Raw data:
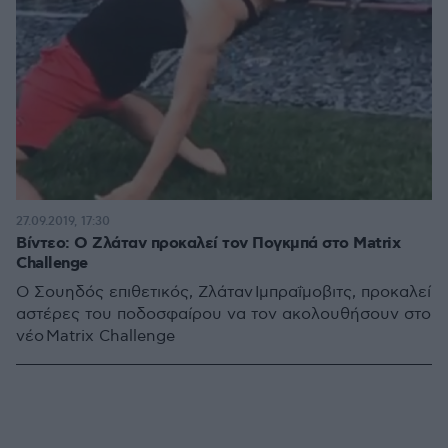
27.09.2019, 17:30
Βίντεο: Ο Ζλάταν προκαλεί τον Πογκμπά στο Matrix
Challenge
Ο Σουηδός επιθετικός, Ζλάταν Ιμπραΐμοβιτς, προκαλεί
αστέρες του ποδοσφαίρου να τον ακολουθήσουν στο
νέο Matrix Challenge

Assignment: Each line in the entries above that includes the string "Matrix" should be extracted.

Your response:
Βίντεο: Ο Ζλάταν προκαλεί τον Πογκμπά στο Matrix
νέο Matrix Challenge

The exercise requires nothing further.